## What needs to be done
Set down the records once more, please, exactly and with the pictures left out.

BEGIN Records to process

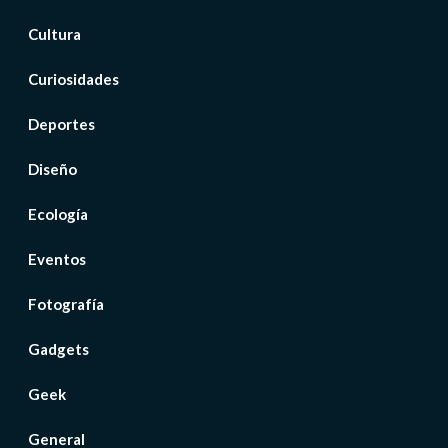
Cultura
Curiosidades
Deportes
Diseño
Ecología
Eventos
Fotografía
Gadgets
Geek
General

END Records to process

## Exercise answer
Cultura
Curiosidades
Deportes
Diseño
Ecología
Eventos
Fotografía
Gadgets
Geek
General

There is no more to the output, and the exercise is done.